Keep multiple evaluation sets: production-distribution, frequent-failures, frequent-user-mistakes (typos!), out-of-scope.

How Much Data?

Use bootstrapping. Draw N samples with replacement from your set, evaluate, repeat. If results vary wildly, you need more data.

OpenAI's guidance for 95% confidence by score difference:

Score differenceSample size
30%~10
10%~100
3%~1,000
1%~10,000

Rule of thumb: a 3× decrease in detectable difference needs 10× more samples.

EleutherAI's median benchmark size is 1,000 examples (avg 2,159). The Inverse Scaling Prize floor is 300, with 1,000+ preferred.

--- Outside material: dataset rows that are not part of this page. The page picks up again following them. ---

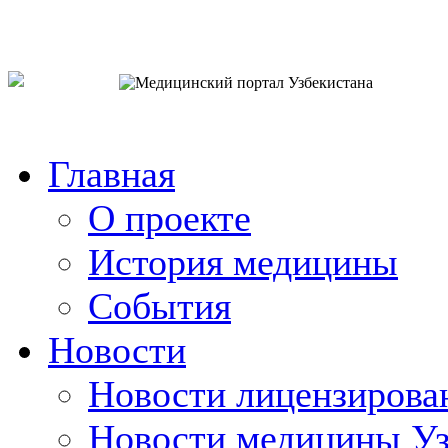
o`zb
рус
eng
Главная
О проекте
История медицины
События
Новости
Новости лицензирова
Новости медицины Уз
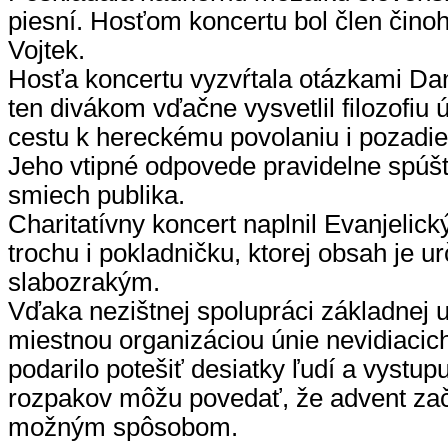
piesní. Hosťom koncertu bol člen činoh
Vojtek.
Hosťa koncertu vyzvŕtala otázkami Da
ten divákom vďačne vysvetlil filozofiu
cestu k hereckému povolaniu i pozadie
Jeho vtipné odpovede pravidelne spúšť
smiech publika.
Charitatívny koncert naplnil Evanjelický
trochu i pokladničku, ktorej obsah je u
slabozrakým.
Vďaka nezištnej spolupráci základnej 
miestnou organizáciou únie nevidiacich
podarilo potešiť desiatky ľudí a vystupu
rozpakov môžu povedať, že advent zač
možným spôsobom.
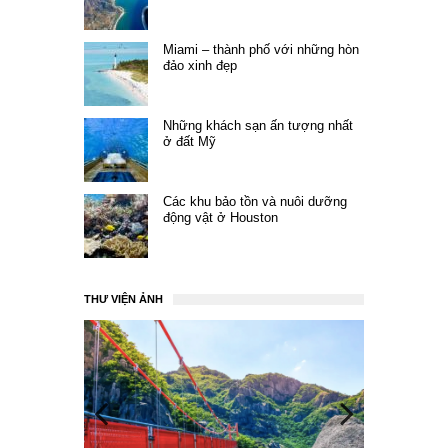
Miami – thành phố với những hòn
đảo xinh đẹp
Những khách sạn ấn tượng nhất
ở đất Mỹ
Các khu bảo tồn và nuôi dưỡng
động vật ở Houston
THƯ VIỆN ẢNH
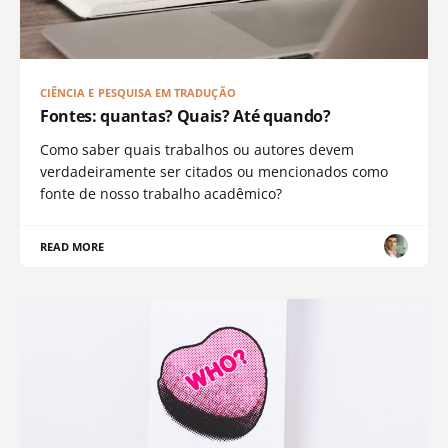
CIÊNCIA E PESQUISA EM TRADUÇÃO
Fontes: quantas? Quais? Até quando?
Como saber quais trabalhos ou autores devem
verdadeiramente ser citados ou mencionados como
fonte de nosso trabalho acadêmico?
READ MORE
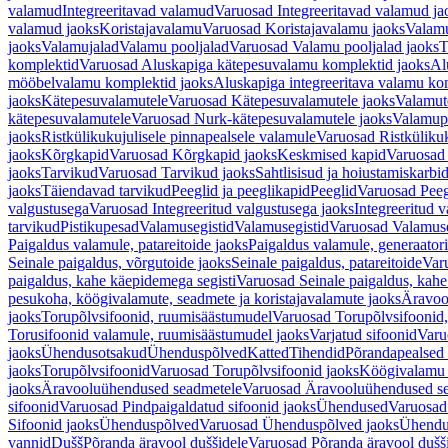
valamud
Integreeritavad valamud
Varuosad Integreeritavad valamud ja
valamud jaoks
Koristajavalamu
Varuosad Koristajavalamu jaoks
Valam
jaoks
Valamujalad
Valamu pooljalad
Varuosad Valamu pooljalad jaoks
T
komplektid
Varuosad Aluskapiga kätepesuvalamu komplektid jaoks
Al
mööbelvalamu komplektid jaoks
Aluskapiga integreeritava valamu ko
jaoks
Kätepesuvalamutele
Varuosad Kätepesuvalamutele jaoks
Valamut
kätepesuvalamutele
Varuosad Nurk-kätepesuvalamutele jaoks
Valamup
jaoks
Ristkülikukujulisele pinnapealsele valamule
Varuosad Ristkülikuk
jaoks
Kõrgkapid
Varuosad Kõrgkapid jaoks
Keskmised kapid
Varuosad
jaoks
Tarvikud
Varuosad Tarvikud jaoks
Sahtlisisud ja hoiustamiskarbi
jaoks
Täiendavad tarvikud
Peeglid ja peeglikapid
Peeglid
Varuosad Peeg
valgustusega
Varuosad Integreeritud valgustusega jaoks
Integreeritud v
tarvikud
Pistikupesad
Valamusegistid
Valamusegistid
Varuosad Valamuse
Paigaldus valamule, patareitoide jaoks
Paigaldus valamule, generaatori
Seinale paigaldus, võrgutoide jaoks
Seinale paigaldus, patareitoide
Varu
paigaldus, kahe käepidemega segisti
Varuosad Seinale paigaldus, kahe
pesukoha, köögivalamute, seadmete ja koristajavalamute jaoks
Äravoo
jaoks
Torupõlvsifoonid, ruumisäästumudel
Varuosad Torupõlvsifoonid,
Torusifoonid valamule, ruumisäästumudel jaoks
Varjatud sifoonid
Varu
jaoks
Ühendusotsakud
Ühenduspõlved
Katted
Tihendid
Põrandapealsed 
jaoks
Torupõlvsifoonid
Varuosad Torupõlvsifoonid jaoks
Köögivalamu
jaoks
Äravooluühendused seadmetele
Varuosad Äravooluühendused se
sifoonid
Varuosad Pindpaigaldatud sifoonid jaoks
Ühendused
Varuosad
Sifoonid jaoks
Ühenduspõlved
Varuosad Ühenduspõlved jaoks
Ühendu
vannid
Dušš
Põranda äravool duššidele
Varuosad Põranda äravool dušši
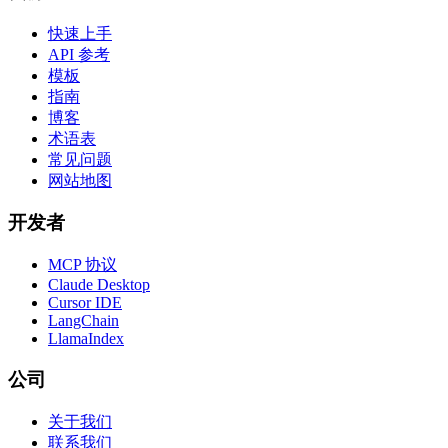
快速上手
API 参考
模板
指南
博客
术语表
常见问题
网站地图
开发者
MCP 协议
Claude Desktop
Cursor IDE
LangChain
LlamaIndex
公司
关于我们
联系我们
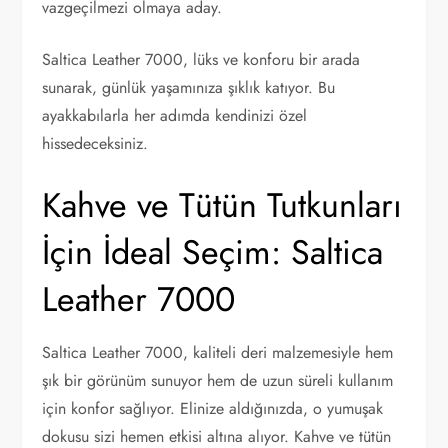
vazgeçilmezi olmaya aday.
Saltica Leather 7000, lüks ve konforu bir arada
sunarak, günlük yaşamınıza şıklık katıyor. Bu
ayakkabılarla her adımda kendinizi özel
hissedeceksiniz.
Kahve ve Tütün Tutkunları
İçin İdeal Seçim: Saltica
Leather 7000
Saltica Leather 7000, kaliteli deri malzemesiyle hem
şık bir görünüm sunuyor hem de uzun süreli kullanım
için konfor sağlıyor. Elinize aldığınızda, o yumuşak
dokusu sizi hemen etkisi altına alıyor. Kahve ve tütün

Evaluate Your Evaluation Pipeline

Ask:

  • Right signals? Do better responses get higher scores? Do better metrics correlate with better business outcomes?
  • Reliability? Run twice. Same result? Set AI judge temperature to 0.
  • Metric correlation? Drop redundant metrics, and investigate fully uncorrelated ones (signal or noise?).
  • Cost & latency? Don't skip evaluation to save latency. That's a risky trade.

Iterate

Track everything: evaluation data, rubric, prompts, sampling configs. Otherwise you can't tell if a metric change reflects the application or the evaluation.


Summary

  • Evaluation is the biggest blocker to AI adoption. Evaluation-driven development means defining criteria before building.
  • Criteria fall into four buckets: domain-specific capability, generation capability (factual consistency, safety), instruction-following, and cost/latency.
  • Model selection is really just building your own private leaderboard. Filter by hard attributes (license, privacy, on-device), use public info to narrow, run your own pipeline.
  • Build vs. buy breaks down across 7 axes: data privacy, lineage, performance, functionality, cost, control, on-device. The same use case can flip over time.
  • Public benchmarks help filter bad models but won't pick best-for-you. Watch out for contamination, saturation, and opaque selection or aggregation.
  • Designing an evaluation pipeline means per-component, per-turn, and per-task evaluation, with clear rubrics and examples, tied to business metrics, sliced data, pipeline reliability checks, and careful iteration with experiment tracking.